P.S. Looking at the image as posted here the colors are more saturated than in the 16 bit TIFF. I must be in the conversion to a 8 bit JPEG and sRBG. Interesting, when I changed the settings in Chrome to use the hardware accelerator the image on my display appears as in the 16 bit TIFF.

John Mack
02-18-2019, 05:16 PM
Well it sure does show off those lores and that red eye. I like the green background. The top of the birds head has a halo around it.

Krishna Prasad kotti
02-19-2019, 07:39 AM
I can see the tight crop here. Bird head has weird halos.. I think this needs rework.

TFS

Jonathan Ashton
02-19-2019, 07:56 AM
A good lose up but it looks as though you have given the pixels a bit of a bashing Jo!
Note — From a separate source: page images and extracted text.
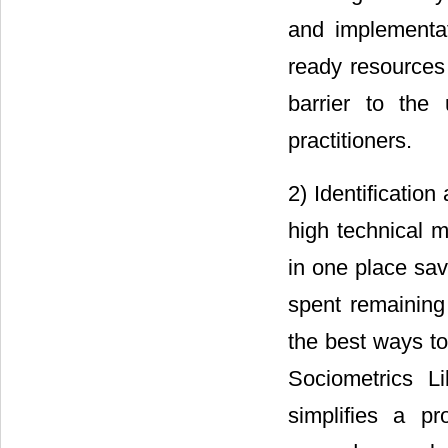
and implementat
ready resources 
barrier to the
practitioners.
2) Identificatio
high technical m
in one place sav
spent remaining 
the best ways t
Sociometrics L
simplifies a pr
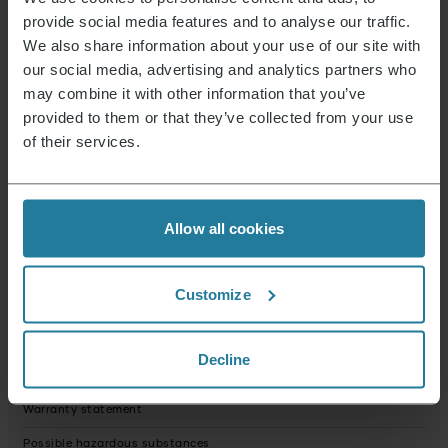
Voltage (in Volt)
25.9
provide social media features and to analyse our traffic.
Dust bag
no
We also share information about your use of our site with
our social media, advertising and analytics partners who
Plug_type
Shaped plug: Typ C (CEE 7/17)
may combine it with other information that you’ve
Volume dust container (in Litre)
0,4
provided to them or that they’ve collected from your use
of their services.
Net weight (in g)
3003.0
Condition
New
Packaging recyclable
predominantly
Allow all cookies
Operating instructions fully recyclable
Yes
Device contains recycled material
No
Customize
Product dimensions (HxWxD) (in cm)
21 x 11.5 x 24
Package dimensions (HxWxD) (in cm)
14 x 78 x 29.5
Decline
USP webshop image 1
Warranty statement
Possible hazardous substances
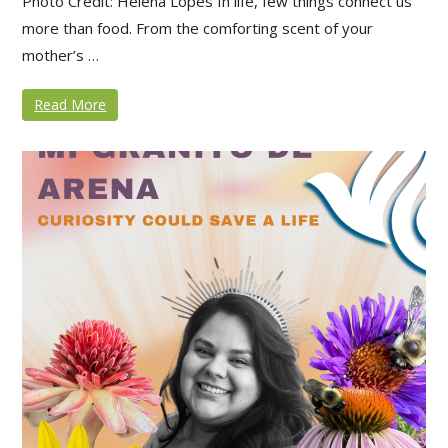
Photo Credit: Helena Lopes In life, few things connect us
more than food. From the comforting scent of your
mother’s …
Read More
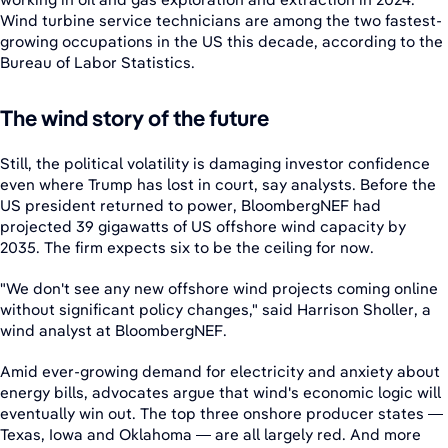
Wind turbine service technicians are among the two fastest-
growing occupations in the US this decade, according to the
Bureau of Labor Statistics.
The wind story of the future
Still, the political volatility is damaging investor confidence
even where Trump has lost in court, say analysts. Before the
US president returned to power, BloombergNEF had
projected 39 gigawatts of US offshore wind capacity by
2035. The firm expects six to be the ceiling for now.
"We don't see any new offshore wind projects coming online
without significant policy changes," said Harrison Sholler, a
wind analyst at BloombergNEF.
Amid ever-growing demand for electricity and anxiety about
energy bills, advocates argue that wind's economic logic will
eventually win out. The top three onshore producer states —
Texas, Iowa and Oklahoma — are all largely red. And more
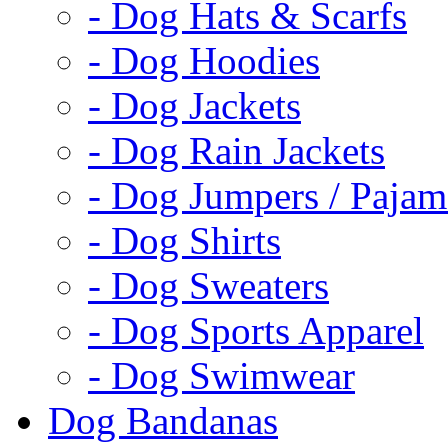
- Dog Hats & Scarfs
- Dog Hoodies
- Dog Jackets
- Dog Rain Jackets
- Dog Jumpers / Pajam
- Dog Shirts
- Dog Sweaters
- Dog Sports Apparel
- Dog Swimwear
Dog Bandanas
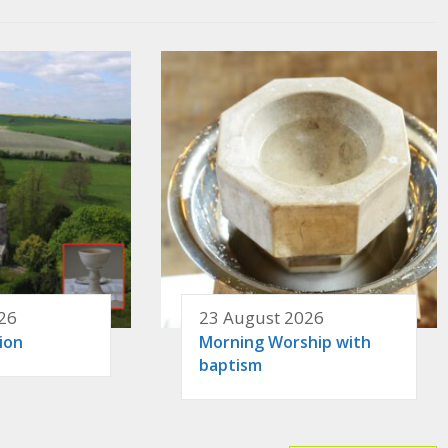
26
23 August 2026
ion
Morning Worship with
baptism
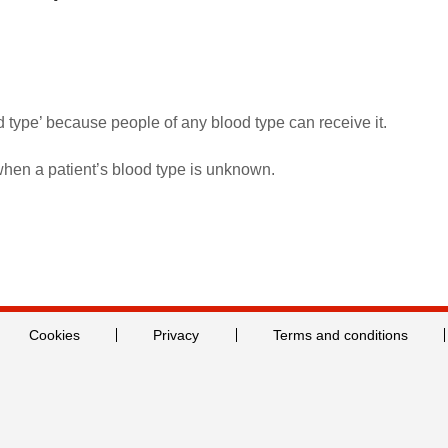
d type’ because people of any blood type can receive it.
when a patient’s blood type is unknown.
Cookies
Privacy
Terms and conditions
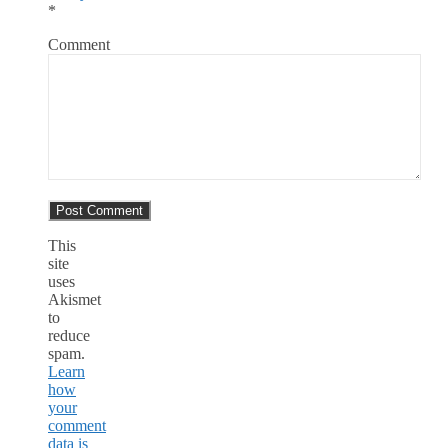
*
Comment
This
site
uses
Akismet
to
reduce
spam.
Learn
how
your
comment
data is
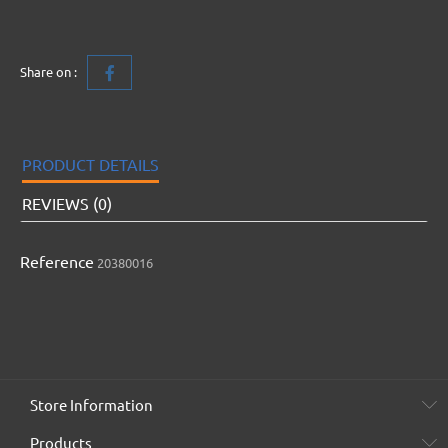
Share on :
PRODUCT DETAILS
REVIEWS (0)
Reference
20380016
Store Information
Products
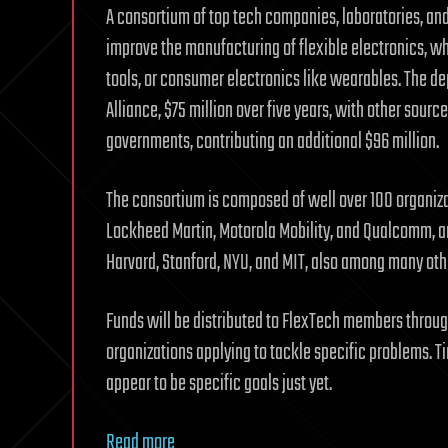
A consortium of top tech companies, laboratories, and
improve the manufacturing of flexible electronics, whi
tools, or consumer electronics like wearables. The d
Alliance, $75 million over five years, with other source
governments, contributing an additional $96 million.
The consortium is composed of well over 100 organizat
Lockheed Martin, Motorola Mobility, and Qualcomm, am
Harvard, Stanford, NYU, and MIT, also among many oth
Funds will be distributed to FlexTech members through
organizations applying to tackle specific problems. Ti
appear to be specific goals just yet.
Read more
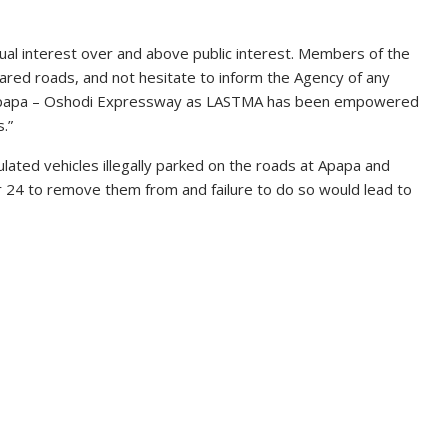
dual interest over and above public interest. Members of the
eared roads, and not hesitate to inform the Agency of any
 Apapa – Oshodi Expressway as LASTMA has been empowered
.”
ulated vehicles illegally parked on the roads at Apapa and
 24 to remove them from and failure to do so would lead to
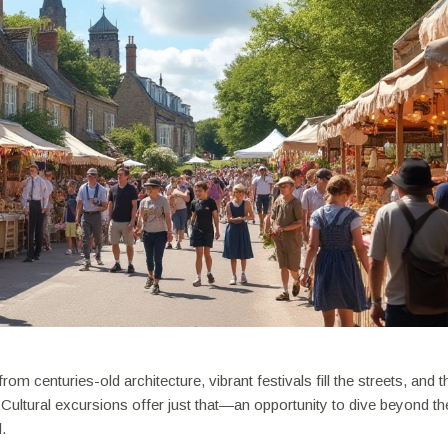
m centuries-old architecture, vibrant festivals fill the streets, and t
 Cultural excursions offer just that—an opportunity to dive beyond th
.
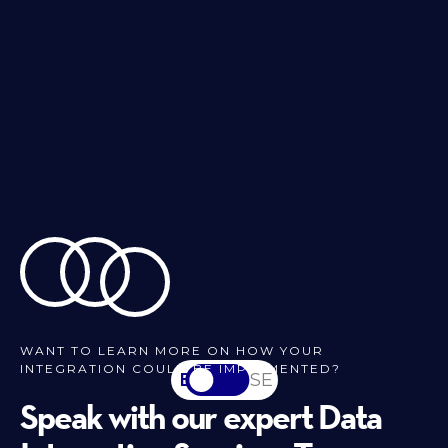
WANT TO LEARN MORE ON HOW YOUR
INTEGRATION COULD BE IMPLEMENTED?
EN
SV-SE
Speak with our expert Data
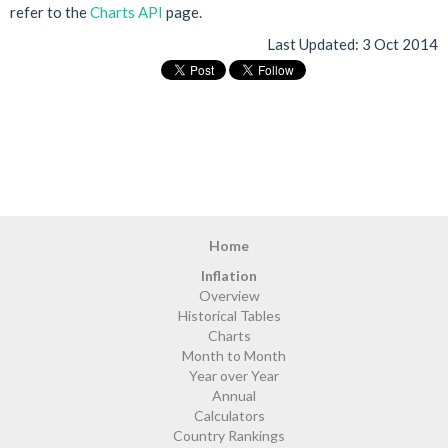
refer to the
Charts API
page.
Last Updated:
3 Oct 2014
Home
Inflation
Overview
Historical Tables
Charts
Month to Month
Year over Year
Annual
Calculators
Country Rankings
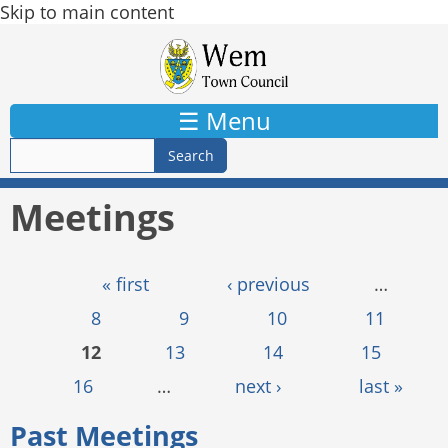
Skip to main content
☰ Menu
Meetings
Pages
« first
‹ previous
…
8
9
10
11
12
13
14
15
16
…
next ›
last »
Past Meetings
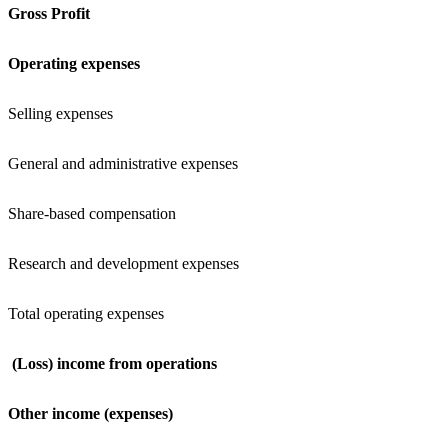
Gross Profit
Operating expenses
Selling expenses
General and administrative expenses
Share-based compensation
Research and development expenses
Total operating expenses
(Loss) income from operations
Other income (expenses)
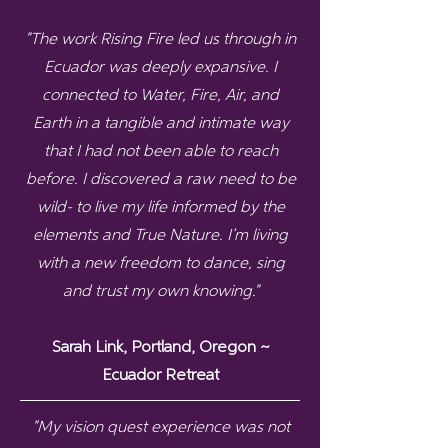
"The work Rising Fire led us through in
Ecuador was deeply expansive. I
connected to Water, Fire, Air, and
Earth in a tangible and intimate way
that I had not been able to reach
before. I discovered a raw need to be
wild- to live my life informed by the
elements and True Nature. I’m living
with a new freedom to dance, sing
and trust my own knowing."
Sarah Link, Portland, Oregon ~
Ecuador Retreat
"My vision quest experience was not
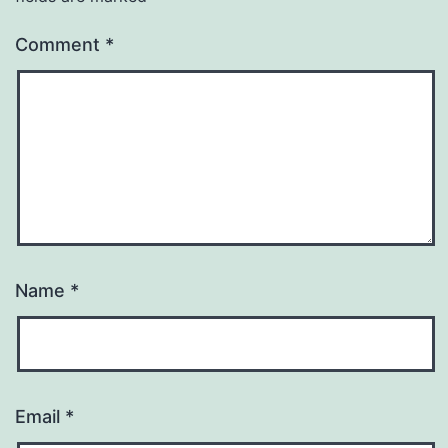
Comment
*
Name
*
Email
*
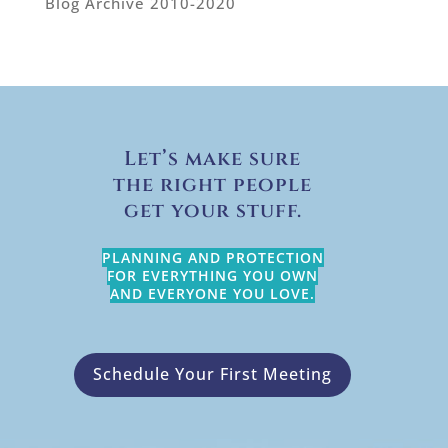
Blog Archive 2010-2020
Let’s make sure
the right people
get your stuff.
PLANNING AND PROTECTION
FOR EVERYTHING YOU OWN
AND EVERYONE YOU LOVE.
Schedule Your First Meeting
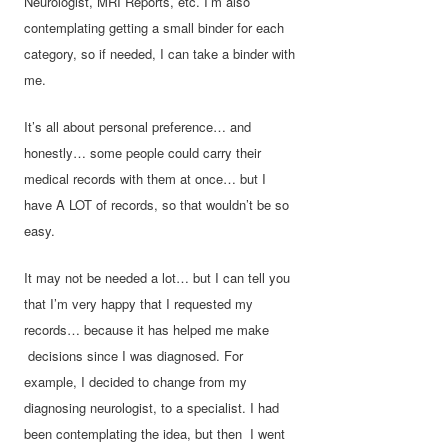
Neurologist, MRI Reports, etc. I’m also
contemplating getting a small binder for each
category, so if needed, I can take a binder with
me.
It’s all about personal preference… and
honestly… some people could carry their
medical records with them at once… but I
have A LOT of records, so that wouldn’t be so
easy.
It may not be needed a lot… but I can tell you
that I’m very happy that I requested my
records… because it has helped me make
decisions since I was diagnosed. For
example, I decided to change from my
diagnosing neurologist, to a specialist. I had
been contemplating the idea, but then I went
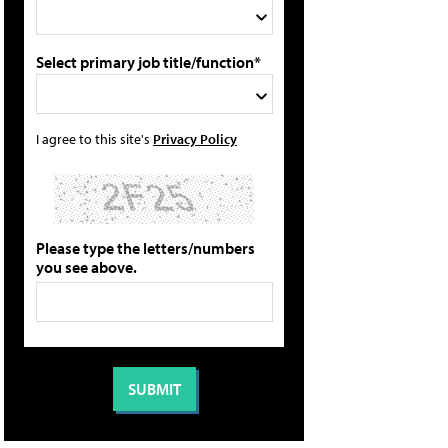
Select primary job title/function*
I agree to this site's
Privacy Policy
Please type the letters/numbers
you see above.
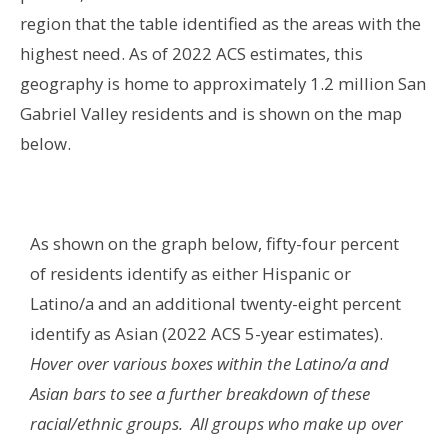
region that the table identified as the areas with the
highest need.
As of 2022 ACS estimates, this
geography is home to approximately 1.2 million San
Gabriel Valley residents and is shown on the map
below
.
As shown on the graph below
, fifty-four percent
of residents identify as either Hispanic or
Latino/a and an additional twenty-eight percent
identify as Asian (2022 ACS 5-year estimates).
Hover over various boxes within the Latino/a and
Asian bars to see a further breakdown of these
racial/ethnic groups. All groups who make up over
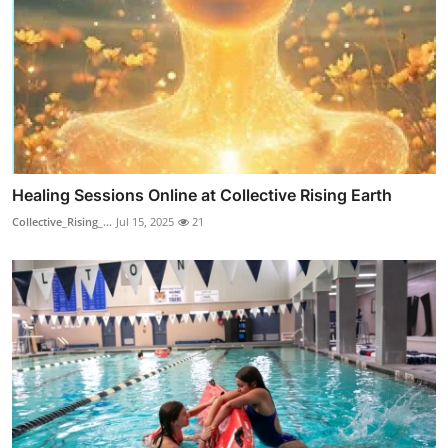
Healing Sessions Online at Collective Rising Earth
Collective_Rising_...
Jul 15, 2025
21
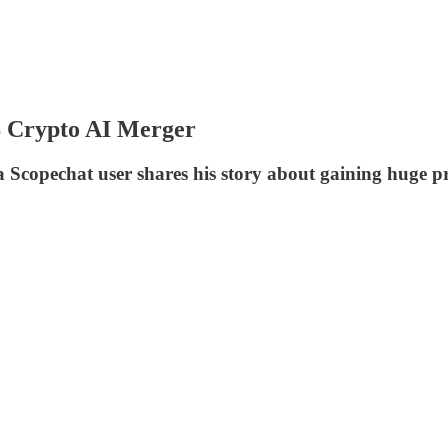
B Crypto AI Merger
 a Scopechat user shares his story about gaining huge p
The NR and the sharpening are fighting each other in the plumage, also look at the rim around the bird, I think you have a good image but need to go a little easier on the processing.

Joseph Przybyla
02-19-2019, 08:29 AM
Thanks everyone for viewing and commenting, very much appreciated. I will have another go at processing, thanks again.

Dorian Anderson
02-19-2019, 10:00 PM
Beautiful look at the lores and eye, but I'd prefer to see them in the context of the whole beak/head. Detail is great though. Agree the processing is wonky, so I'd pull back a bit.